Beste antwoord
Druk is een kracht per oppervlakte-eenheid, bijvoorbeeld pond per vierkante inch (PSI). De formule voor druk is P = F / A. P is druk, F is kracht en A is gebied. We weten uit de tweede wet van Issac Newton dat kracht een massa maal de versnelling of F = ma is. F is kracht, m is massa en een zijnsversnelling. Uit kinematica weten we dat versnelling de afgeleide is van snelheid ten opzichte van tijd of a = dv / dt. Dv / dt is de notatie van de afgeleide van snelheid met betrekking tot tijd. Nu kunnen we dv / dt vervangen door a in de krachtvergelijking die F = m * (dv / dt) geeft en dan deze nieuwe krachtvergelijking in de drukvergelijking vervangen en we hebben een nieuwe vergelijking voor druk:
P = [m * (dv / dt)] / A
Als je een constante snelheid hebt in plaats van een vergelijking vanwege de tijd, dan zou er geen kracht zijn, dus er zou geen druk zijn. Dit komt omdat er een versnelling moet zijn om een kracht te hebben en constante snelheid betekent dat er geen versnelling is.
Als je snelheid zoekt in termen van druk, dan kun je deze vergelijking gebruiken:
v = int [(PA / m) dt]
int is gewoon de notatie voor integraal
Antwoord
Snelheid en druk zijn omgekeerd evenredig naar het gebied van de dwarsdoorsnede van het lichaam waardoor een vloeistof stroomt.
denk aan figuur 1: een ideale vloeistof (die geen viscositeit (wrijving) heeft tussen de deeltjes) stroomt door de buis.
Laten we eens kijken naar het deel AB van deze buis.

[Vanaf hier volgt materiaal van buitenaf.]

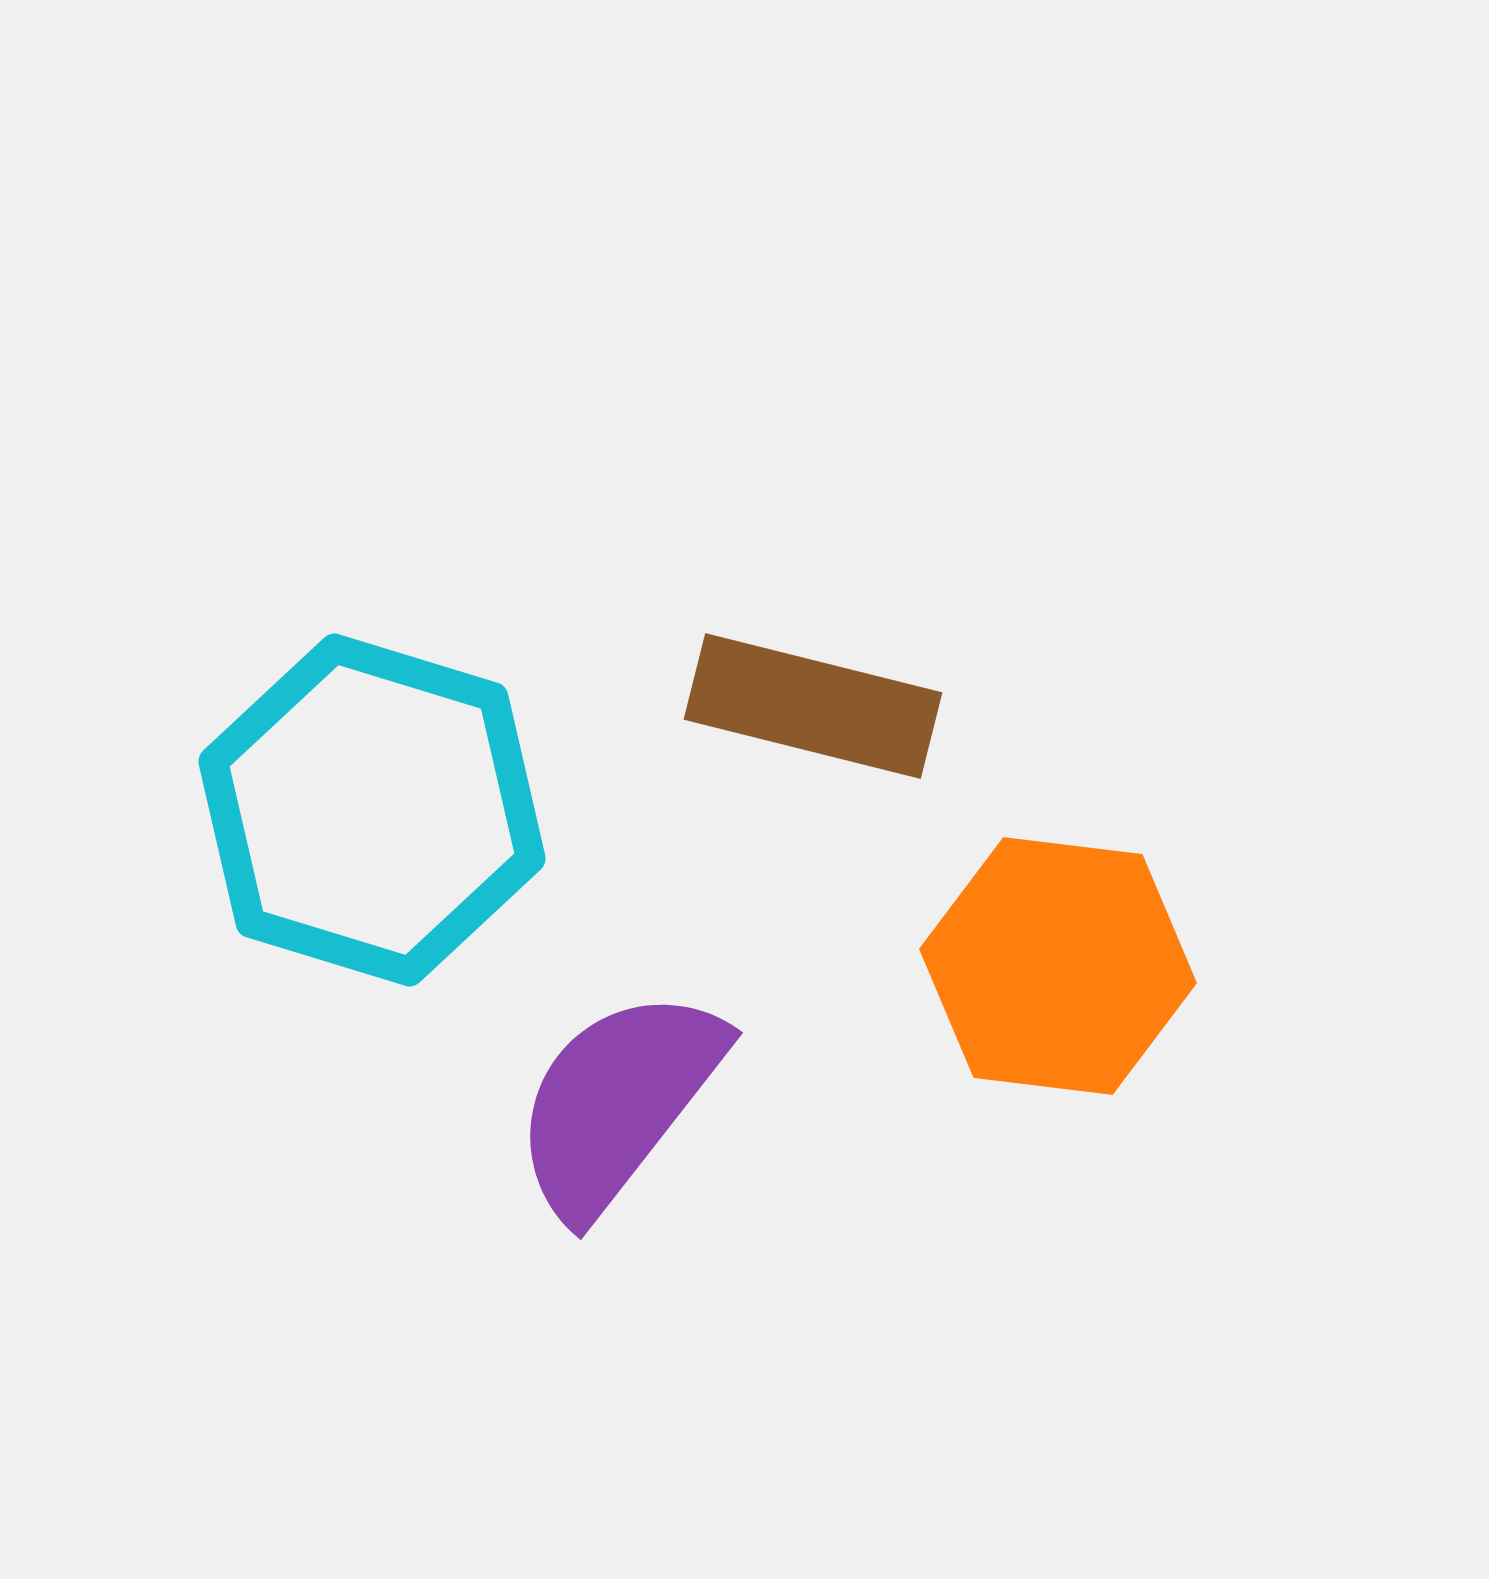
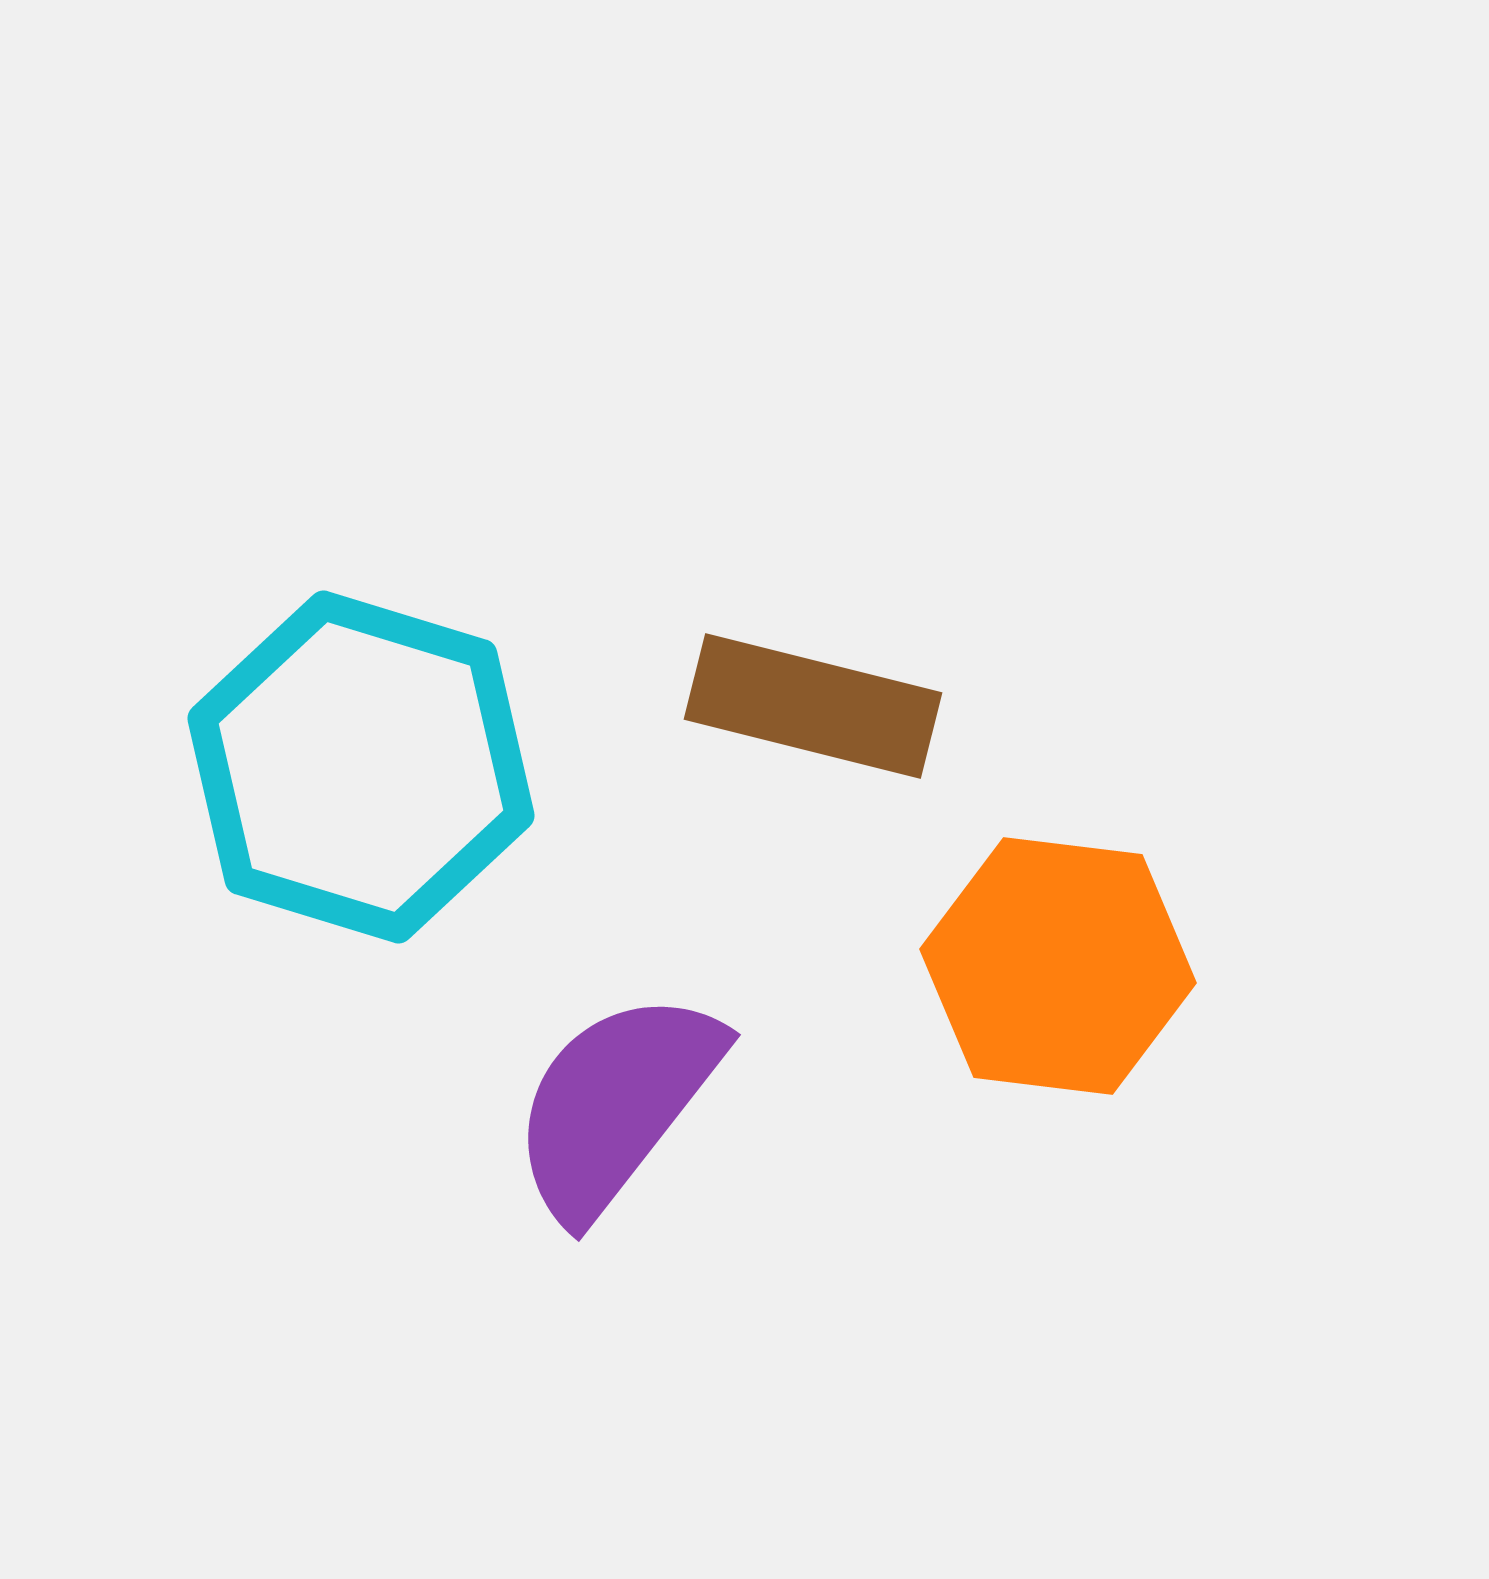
cyan hexagon: moved 11 px left, 43 px up
purple semicircle: moved 2 px left, 2 px down
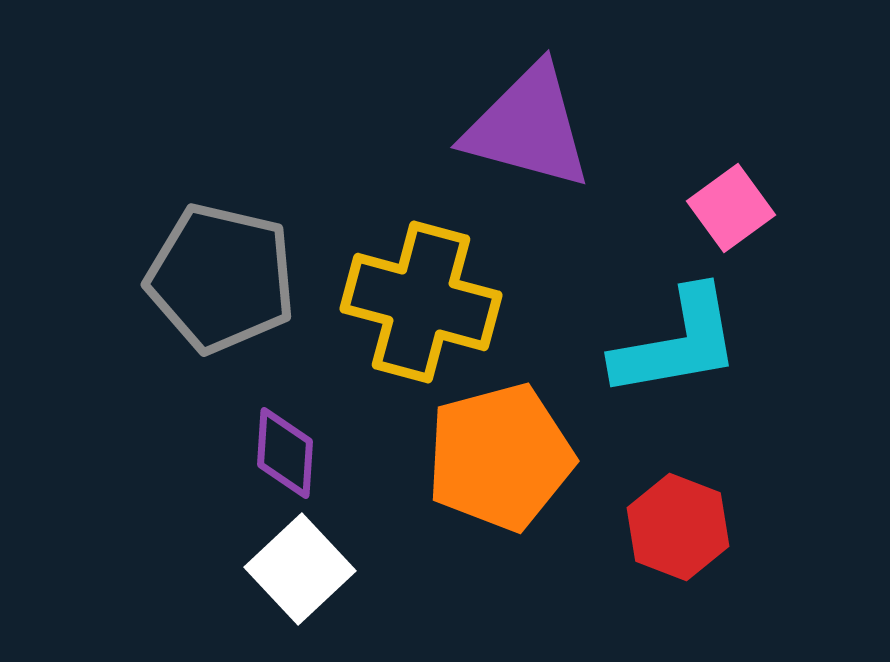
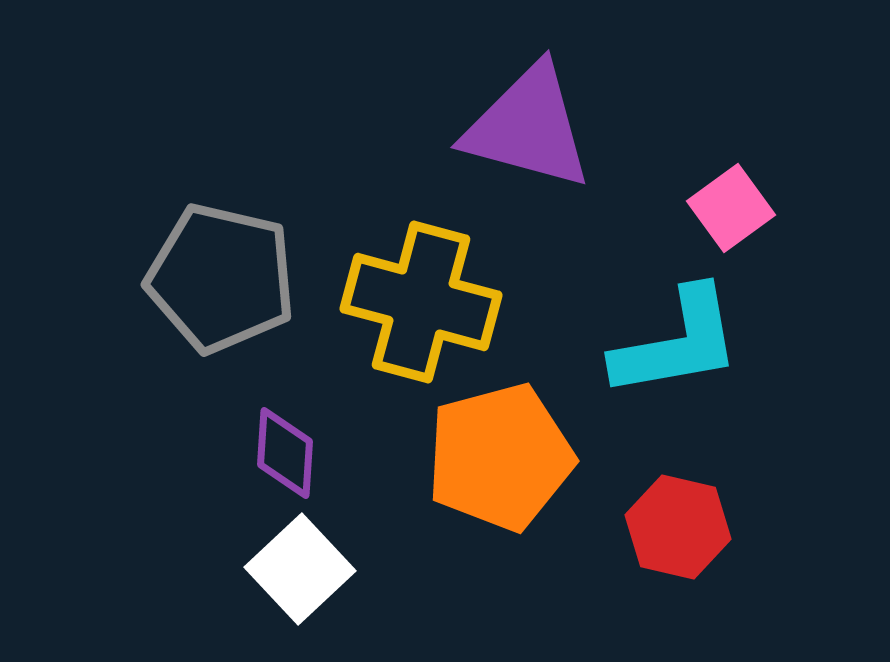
red hexagon: rotated 8 degrees counterclockwise
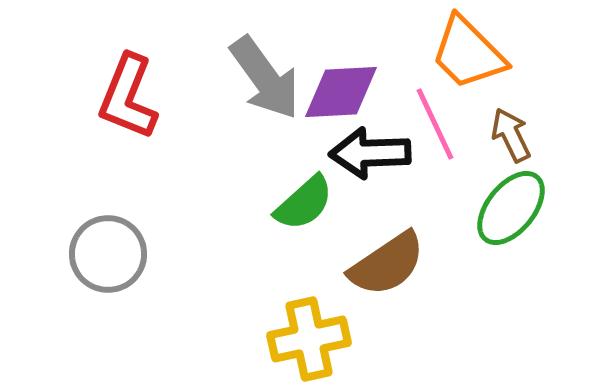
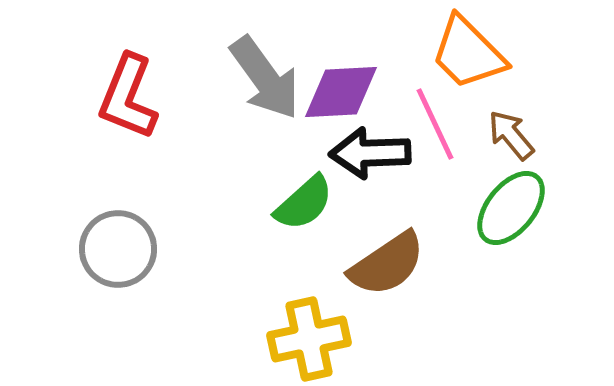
brown arrow: rotated 14 degrees counterclockwise
gray circle: moved 10 px right, 5 px up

We kunnen zeggen dat het deeltje dat de buis binnen 1 seconde verlaat gelijk is aan het deeltje dat de buis binnen 1 seconde binnenkomt.
Laten we aannemen dat er 10 deeltjes binnen kunnen komen tegelijk door A tegelijk en er kunnen slechts 2 deeltjes tegelijk via B vertrekken.
laten we zeggen dat 10 deeltjes de buis per seconde binnenkomen, wat betekent dat er 10 deeltjes per seconde de buis moeten verlaten, maar alleen 2 deeltjes kunnen dus tegelijk de buis verlaten om dit mogelijk te maken zal de buis 2 deeltjes in 0,2 seconden moeten uitwerpen, dwz het deeltje bij A doet er 1 seconde over om de “x” -afstand af te leggen en het deeltje bij B doet er 0,2 seconden over.
We kan dus concluderen dat de snelheid van deeltjes bij B meer is dan de snelheid van deeltjes bij A
de oppervlakte van de doorsnede bij A> oppervlakte van de doorsnede bij B
NU
Druk is een verandering in het moment dat op de wanden van een container wordt gevoeld als gevolg van deeltjes die tegen de wanden per oppervlakte-eenheid botsen (meer botsingen in een seconde per oppervlakte-eenheid is meer de gevoelde druk)
Zie nu figuur 2:
Er is een bal die met een constante snelheid tussen twee muren stuitert en zorgt voor wat druk op het punt van botsingen.
Als nu een van de muren naar de andere begint te bewegen dan neemt het aantal botsingen van de bal tegen de muur (en) per tijdseenheid toe en neemt de druk van de muren toe, hoewel de snelheid van de bal ongewijzigd blijft
Nu terug naar figuur 1: hetzelfde gebeurt hier naarmate de deeltjes naar B bewegen, komen de wanden van de buis steeds dichter bij elkaar en de deeltjes hebben de neiging om vaker met de wanden per seconde in botsing te komen en er wordt een toename in druk waargenomen
Dus het bovenstaande verklaring is bewezen in lekentaal.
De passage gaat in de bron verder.